Supreme Court upholds Obamacare subsidies with 6-3 decision
The Supreme Court today upheld tax subsidies in states relying on the federal healthcare.gov exchange, preserving health insurance subsidies for 6.4 million Americans in the 34 states that have not set up their own exchange.
Chief Justice John Roberts said in a 6-3 majority opinion (notable that it wasn’t 5-4, as 2012 Obamacare dissenter Justice Anthony Kennedy was part of the majority this time around) on King v. Burwell that, “Congress passed the Affordable Care Act to improve health insurance markets, not to destroy them. The Act gives each State the opportunity to establish its own Exchange, but provides that the Federal Government will establish the Exchange if the State does not.”

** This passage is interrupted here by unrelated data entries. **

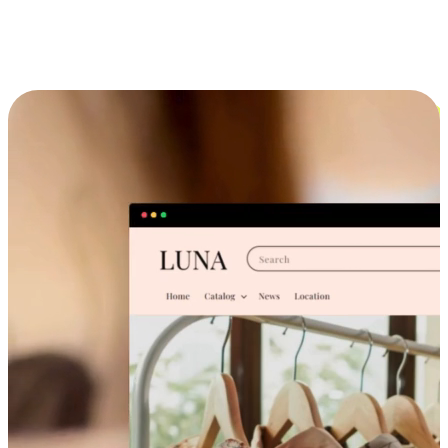
跨设备的购物体验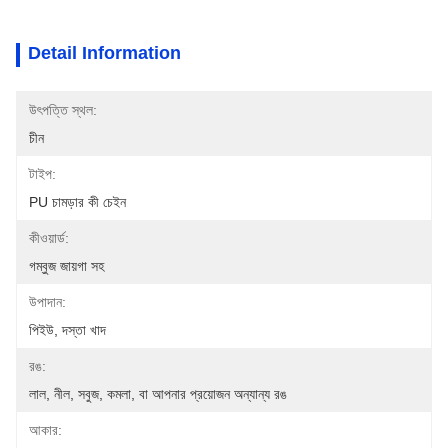
Detail Information
উৎপত্তি স্থল:
চীন
টাইপ:
PU চামড়ার কী চেইন
কীওয়ার্ড:
গম্বুজ জায়গা সহ
উপাদান:
পিইউ, দস্তা খাদ
রঙ:
লাল, নীল, সবুজ, কমলা, বা আপনার প্রয়োজন অন্যান্য রঙ
আকার:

In King v. Burwell, plaintiffs argued that an obscure provision (“established by the state”) of the 900-page Affordable Care Act restricts subsidies only to states that set up their own exchanges, thereby making subsidies illegal in the 34 states that rely on the federal healthcare.gov exchange.
Here’s an excerpt from the decision:
Section 36B. If the statutory language is plain, the Court must enforce it according to its terms. But oftentimes the meaning—or ambiguity—of certain words or phrases may only become evident when placed in context. So when deciding whether the language is plain, the Court must read the words “in their context and with a view to their place in the overall statutory scheme.” FDA v. Brown & Williamson Tobacco Corp., 529 U. S. 120, 133. Pp. 7–9.
(b) When read in context, the phrase “an Exchange established by the State under [42 U. S. C. §18031]” is properly viewed as ambiguous. The phrase may be limited in its reach to State Exchanges. But it could also refer to all Exchanges—both State and Federal—for purposes of the tax credits. If a State chooses not to follow the directive in Section 18031 to establish an Exchange, the Act tells the Secretary of Health and Human Services to establish “such Exchange.” §18041. And by using the words “such Exchange,” the Act indicates that State and Federal Exchanges should be the same. But State and Federal Exchanges would differ in a fundamental way if tax credits were available only on State Exchanges—one type of Ex- change would help make insurance more affordable by providing billions of dollars to the States’ citizens; the other type of Exchange would not. Several other provisions in the Act—e.g., Section 18031(i)(3)(B)’s requirement that all Exchanges create outreach programs to “distribute fair and impartial information concerning . . . the availability of premium tax credits under section 36B”—would make little sense if tax credits were not available on Federal Exchanges.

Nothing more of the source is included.